Broadly, someone who works for you regularly, on your schedule, doing your work the way you direct, is an employee — and employees belong on proper payroll with taxes withheld. Someone who helps occasionally, on their own terms and their own schedule, may qualify as an independent contractor. The line matters because calling a real employee a "contractor" just to avoid payroll is misclassification, which can bring fines. The rules vary and have real gray areas, so when you're unsure, ask an accountant or payroll professional rather than guessing — it's a cheap question with an expensive wrong answer.
If you pay an independent contractor $600 or more over the course of a year, you're generally required to file a form called a 1099-NEC that reports what you paid them. It's important to understand what this is and isn't: it's a paperwork threshold for reporting contractor payments, not a line under which money becomes invisible or tax-free. All income is reportable regardless of amount, and you should track what you pay everyone from the very first dollar. The $600 mark just tells you when the specific 1099 filing kicks in.

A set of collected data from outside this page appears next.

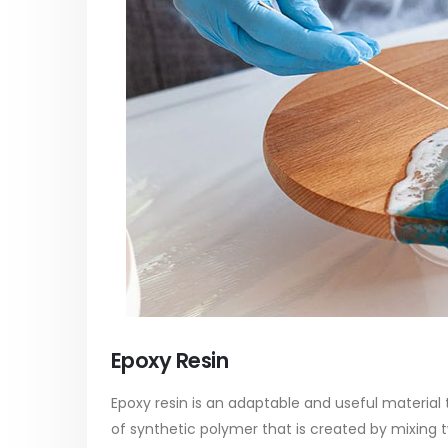
paint
Alkyd Oil Paint
In this ar
The article delves into the versatile
categori
world of Alkyd oil paint, exploring its
plastic p
multifaceted applications and unique
focus will
attributes. From its...
read mo
read more
Epoxy Resin
Epoxy resin is an adaptable and useful material th
of synthetic polymer that is created by mixing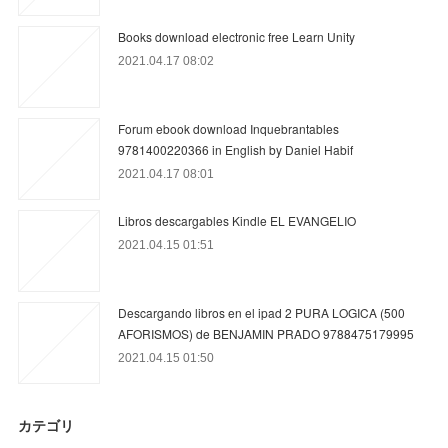
Books download electronic free Learn Unity
2021.04.17 08:02
Forum ebook download Inquebrantables
9781400220366 in English by Daniel Habif
2021.04.17 08:01
Libros descargables Kindle EL EVANGELIO
2021.04.15 01:51
Descargando libros en el ipad 2 PURA LOGICA (500
AFORISMOS) de BENJAMIN PRADO 9788475179995
2021.04.15 01:50
カテゴリ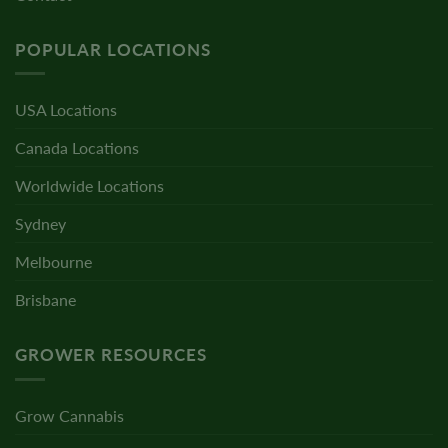
POPULAR LOCATIONS
USA Locations
Canada Locations
Worldwide Locations
Sydney
Melbourne
Brisbane
GROWER RESOURCES
Grow Cannabis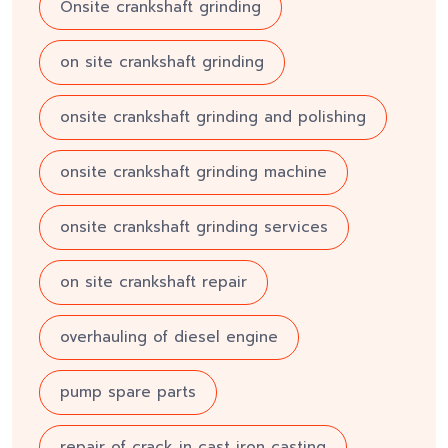
Onsite crankshaft grinding
on site crankshaft grinding
onsite crankshaft grinding and polishing
onsite crankshaft grinding machine
onsite crankshaft grinding services
on site crankshaft repair
overhauling of diesel engine
pump spare parts
repair of crack in cast iron casting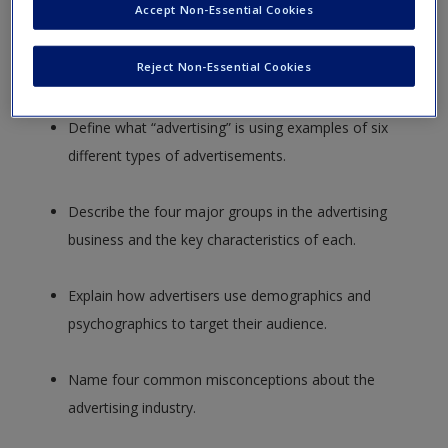
Accept Non-Essential Cookies
Describe two major reasons why advertising grew
dramatically in importance during the nineteenth
Reject Non-Essential Cookies
century.
Define what “advertising” is using examples of six
different types of advertisements.
Describe the four major groups in the advertising
business and the key characteristics of each.
Explain how advertisers use demographics and
psychographics to target their audience.
Name four common misconceptions about the
advertising industry.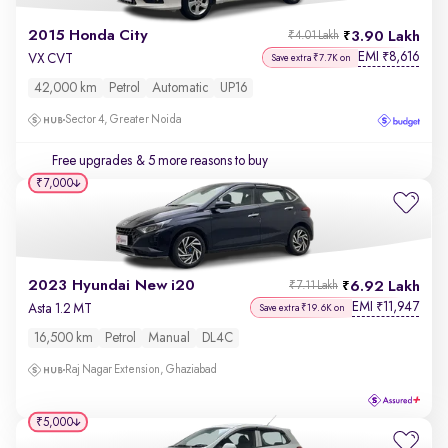
2015 Honda City
3.90 Lakh
₹4.01 Lakh
EMI
8,616
₹
VX CVT
Save extra ₹7.7K on
42,000 km
Petrol
Automatic
UP16
Sector 4, Greater Noida
Free upgrades
& 5 more reasons to buy
₹7,000
2023 Hyundai New i20
6.92 Lakh
₹7.11 Lakh
EMI
11,947
₹
Asta 1.2 MT
Save extra ₹19.6K on
16,500 km
Petrol
Manual
DL4C
Raj Nagar Extension, Ghaziabad
₹5,000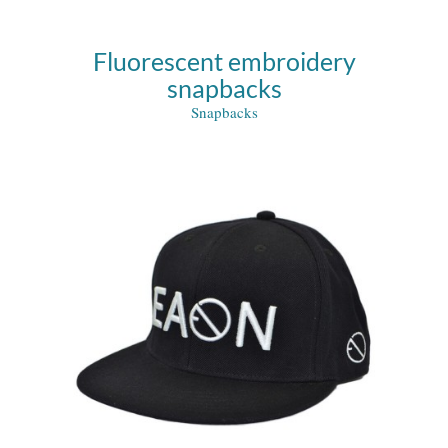
Fluorescent embroidery
snapbacks
Snapbacks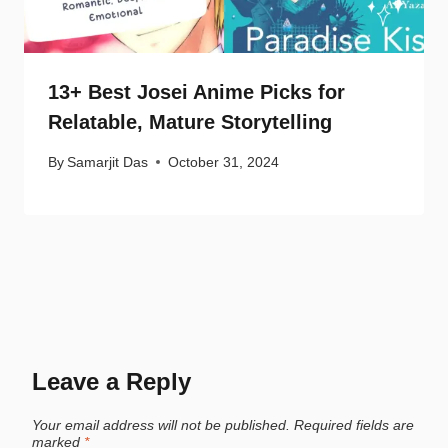
13+ Best Josei Anime Picks for
Relatable, Mature Storytelling
By
Samarjit Das
October 31, 2024
Leave a Reply
Your email address will not be published.
Required fields are
marked
*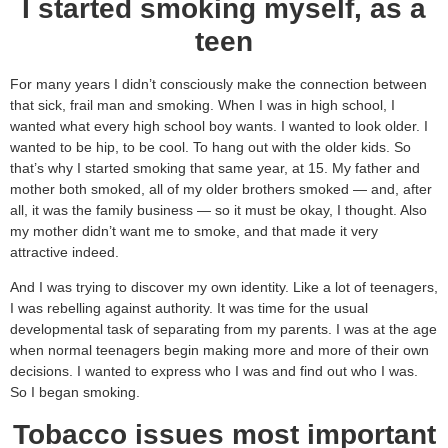
I started smoking myself, as a
teen
For many years I didn’t consciously make the connection between
that sick, frail man and smoking. When I was in high school, I
wanted what every high school boy wants. I wanted to look older. I
wanted to be hip, to be cool. To hang out with the older kids. So
that’s why I started smoking that same year, at 15. My father and
mother both smoked, all of my older brothers smoked — and, after
all, it was the family business — so it must be okay, I thought. Also
my mother didn’t want me to smoke, and that made it very
attractive indeed.
And I was trying to discover my own identity. Like a lot of teenagers,
I was rebelling against authority. It was time for the usual
developmental task of separating from my parents. I was at the age
when normal teenagers begin making more and more of their own
decisions. I wanted to express who I was and find out who I was.
So I began smoking.
Tobacco issues most important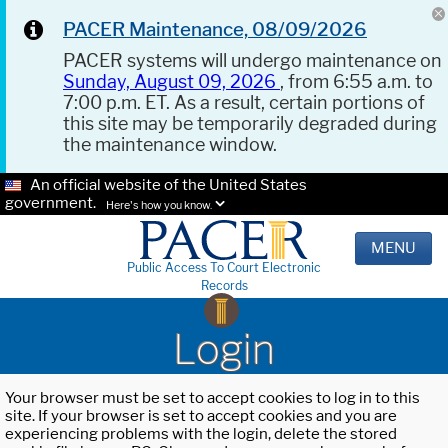
PACER Maintenance, 08/09/2026
PACER systems will undergo maintenance on
Sunday, August 09, 2026
, from 6:55 a.m. to
7:00 p.m. ET. As a result, certain portions of
this site may be temporarily degraded during
the maintenance window.
An official website of the United States
government.
Here's how you know.
MENU
Public Access To Court Electronic
Records
Login
Your browser must be set to accept cookies to log in to this
site. If your browser is set to accept cookies and you are
experiencing problems with the login, delete the stored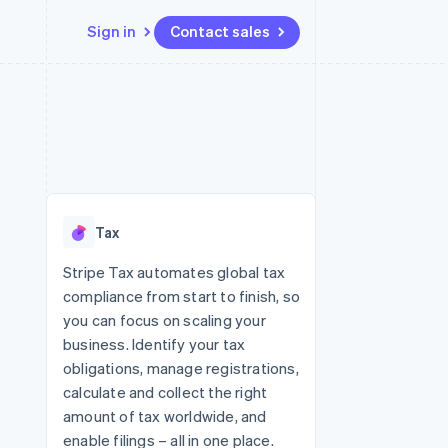
Sign in
Contact sales
Resources
Ecosystem
Contact
 marketplaces
More
App integrations
Partners
Contact sales
Product roadmap
e
Code samples
Stripe App Marketplace
Become a partner
See what's ahead
platforms
Developers blog
re
API status
Radar
Fraud prevention
Tax
Atlas
Start-up incorporation
Stripe Tax automates global tax
compliance from start to finish, so
Climate
Carbon removal
you can focus on scaling your
business. Identify your tax
Identity
Online identity verification
obligations, manage registrations,
calculate and collect the right
amount of tax worldwide, and
enable filings – all in one place.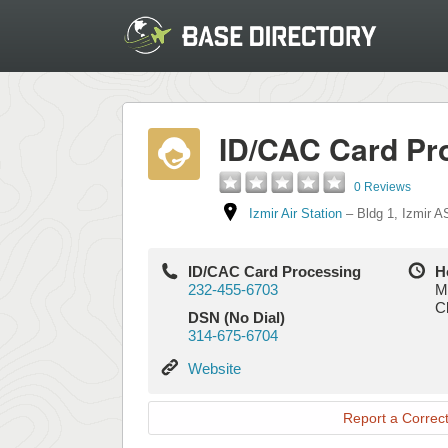
ID/CAC Card Pr
0 Reviews
Izmir Air Station
–
Bldg 1
,
Izmir A
ID/CAC Card Processing
H
232-455-6703
M
C
DSN (No Dial)
314-675-6704
Website
Website
Report a Correct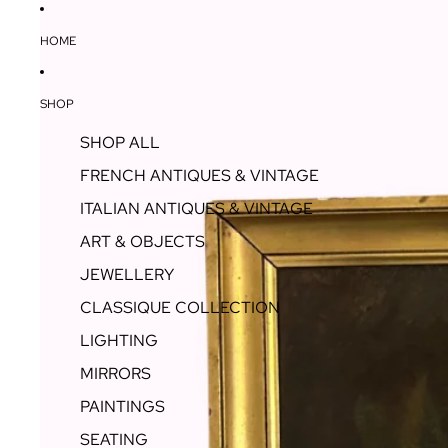
HOME
SHOP
SHOP ALL
FRENCH ANTIQUES & VINTAGE
ITALIAN ANTIQUES & VINTAGE
ART & OBJECTS
JEWELLERY
CLASSIQUE COLLECTION
LIGHTING
MIRRORS
PAINTINGS
SEATING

You don't strictly need it, but it makes a genuinely confusing job easy and helps you avoid costly payroll-tax mistakes. Tools like Gusto run payroll and handle the payroll taxes and filings for you, even for a single employee. And if you already use QuickBooks Online for bookkeeping, it offers a payroll add-on that does the same thing inside the software you already have, keeping everything in one place. For a first-time employer, that peace of mind is well worth the modest cost — it's far cheaper than getting withholding or filings wrong.

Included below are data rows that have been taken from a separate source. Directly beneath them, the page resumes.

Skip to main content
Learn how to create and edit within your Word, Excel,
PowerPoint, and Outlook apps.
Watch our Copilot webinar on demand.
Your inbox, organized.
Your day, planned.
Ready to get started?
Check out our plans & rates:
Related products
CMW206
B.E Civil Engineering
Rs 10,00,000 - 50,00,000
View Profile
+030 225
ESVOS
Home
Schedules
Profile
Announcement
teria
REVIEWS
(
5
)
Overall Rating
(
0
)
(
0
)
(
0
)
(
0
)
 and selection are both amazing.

Use the "right hand, left hand" principle: give each person only the information their specific job requires, and no more. If you make your formulas, have helpers package rather than mix. If someone helps mix, they follow steps without keeping the full recipe. If someone works in production, they don't need access to sales or customer data. Keep your recipes, supplier list, customer emails, sales numbers, and pricing math close to your chest. This isn't about distrust — it's about recognizing that your information is your real asset, and that what took you years to learn shouldn't be easy to walk out the door with.
It's tempting — especially with a cash box full of bills after a good market day — but paying workers under the table means unreported wages and unpaid payroll taxes, and the penalties for that fall on you as the owner. Having cash on hand doesn't make it legal to pay that way. Run every dollar of wages through proper channels: employees on payroll, contractors tracked and reported. Doing it right protects you from fines and worse, and it's never been easier with the payroll tools available. The small amount you might "save" isn't worth risking the business you worked so hard to build.
It happens, which is exactly why you compartmentalize information from the start. Someone who only ever packaged your products can't easily reproduce your formulas; someone who never saw your customer list can't take it with them. You can't stop a person from admiring your success and trying their own version, but you can make sure your hardest-won knowledge stays yours. Pair that with treating people well — the best protection against someone leaving to compete is being a boss they don't want to leave. Be generous with how you treat people and careful with what you share, and you get the best of both.
This article is for general educational purposes only and is not legal, tax, or payroll advice. Laws and requirements for employees, contractors, payroll taxes, and worker classification vary by state and change over time. Please consult a qualified accountant, payroll professional, or attorney about your specific situation.